ちなみに後に、喧嘩をしている間に本人も風邪かな?くらい少しずつ体調に異変がで始める感じにしようと思っています。
(触れたのは不注意だ、と言ってしまえば誤魔化せると言い訳を咄嗟に考えたのは既に相手の唇を奪った後の事。軽く触れる程度の接吻だが生涯己の人生において忘れる事の無い記憶となるだろう。柔らかな感触が残る唇をゆっくりと離し、無防備な姿を眺めていれば時期時間となり軽く揺さぶって)
そうしましょう!おお…後半に差し掛かるのですね…、なんだか寂しいやら悲しいやら…しっかり最後までお付き合いさせて下さいませ!
…ん、…嗚呼、時間かーー…
(相手の唇が触れたことは全く気付かず、その秘密を知っているのは相手ただ一人のみ。やがて揺さぶられている感覚に徐々に意識が浮上すると薄く目を開き、まだぼんやりとする意識の中相手の姿を認識すると小さく声を漏らし。短時間の睡眠でまだ身体が怠いのか相手の方へと腕を伸ばすと起こしてくれと子供のようなアピールを)
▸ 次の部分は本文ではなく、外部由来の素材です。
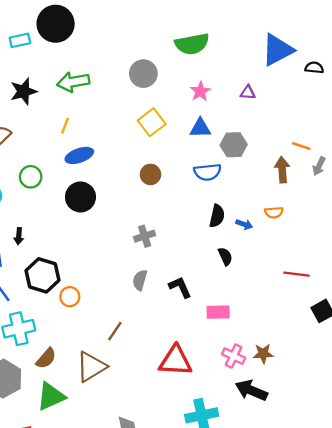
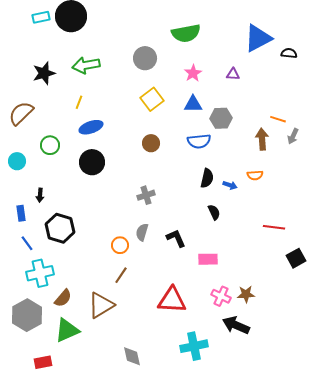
cyan rectangle: (20, 40) -> (41, 17), moved
orange circle: (70, 297) -> (120, 245), moved

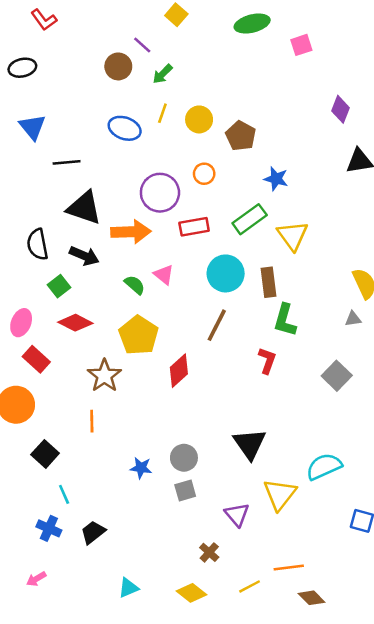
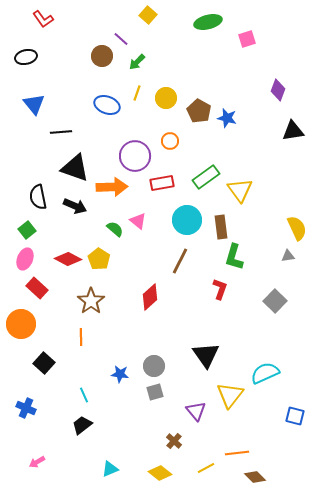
blue star: (276, 179) -> (227, 118), moved
green square: (59, 286) -> (27, 230), moved
yellow pentagon: (138, 335) -> (99, 259), moved, size x0.7
cyan line: (64, 494) -> (84, 395), moved
blue cross: (49, 528) -> (26, 408), moved

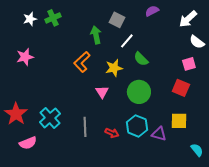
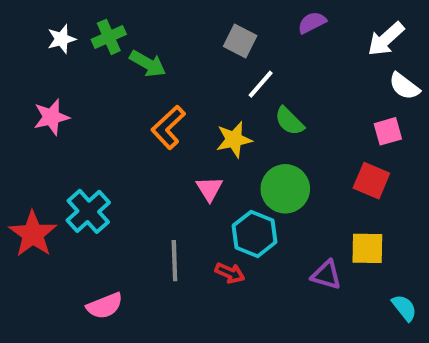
green arrow: (96, 35) -> (148, 64), moved, turned 132
cyan cross: (50, 118) -> (88, 211), moved
cyan hexagon: (137, 126) -> (254, 234), moved
pink semicircle: (28, 143) -> (105, 306), moved

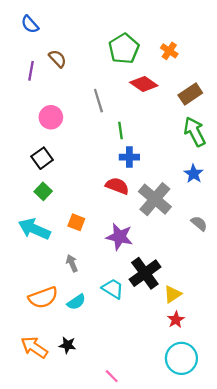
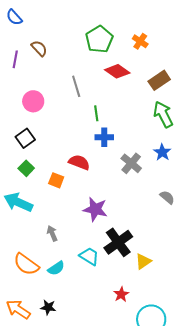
red semicircle: (117, 186) -> (79, 162), moved
gray cross: (155, 199) -> (131, 163), moved, size x0.7
orange square: (76, 222) -> (56, 180), moved
orange semicircle: (43, 298) -> (26, 264), turned 56
red star: (176, 320) -> (121, 294), moved

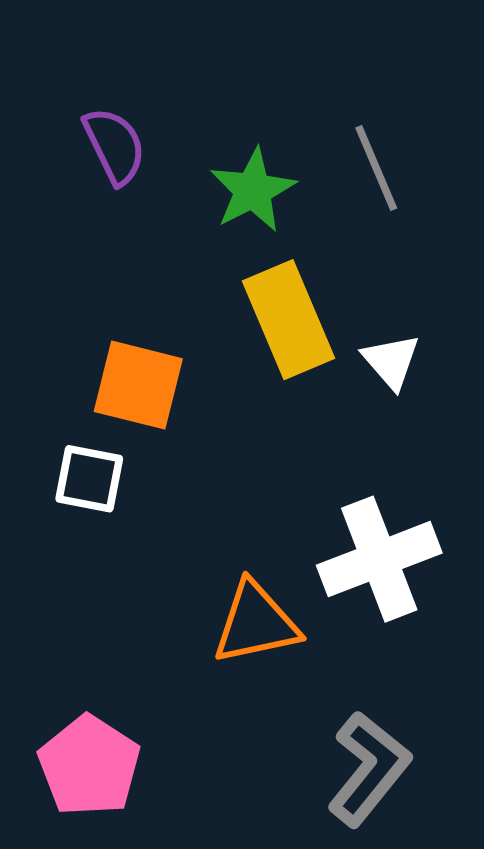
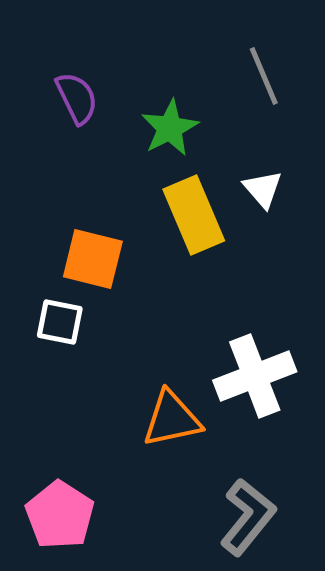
gray line: (376, 168) -> (264, 76), moved
white triangle: (391, 361) -> (263, 189), moved

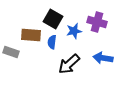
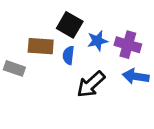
purple cross: (97, 22) -> (128, 45), moved

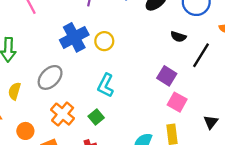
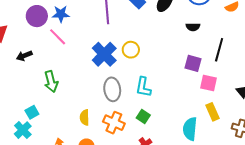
black line: (201, 55) -> (219, 50), moved
gray ellipse: (50, 77) -> (112, 89), moved, turned -35
yellow semicircle: (14, 91) -> (85, 117), moved

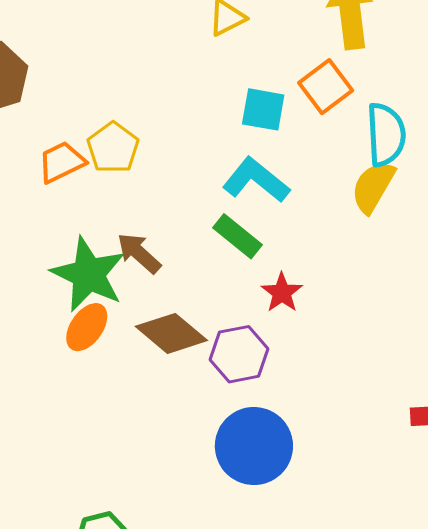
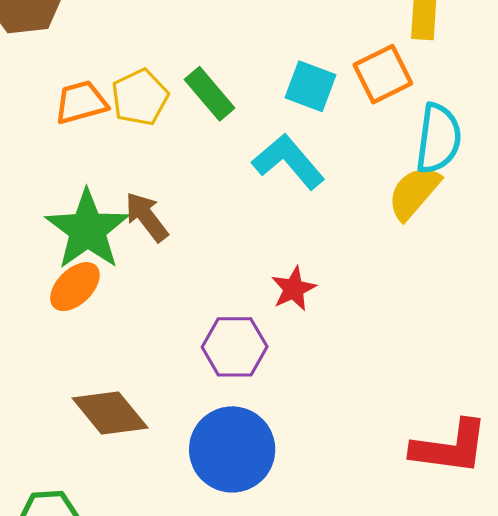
green rectangle: (238, 236) -> (210, 94), moved
brown diamond: (171, 333) -> (110, 413), moved

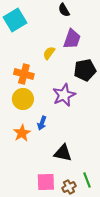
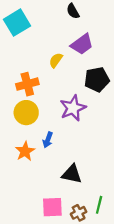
purple trapezoid: (72, 39) -> (82, 44), turned 35
orange cross: (24, 74) -> (27, 84), turned -30
green line: (87, 180) -> (99, 205), turned 35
物語として後半に差し掛かるのは、まだだいぶ先かもしれないです!
病気も一気に悪化する訳ではないので、風邪気味?くらいから始めてしばらくそのまま日常生活を続けて、少しずつ少しずつ悪化して病の真相が相手に気づかれ、軍を離れる決断をするまでがおそらく前編になるので!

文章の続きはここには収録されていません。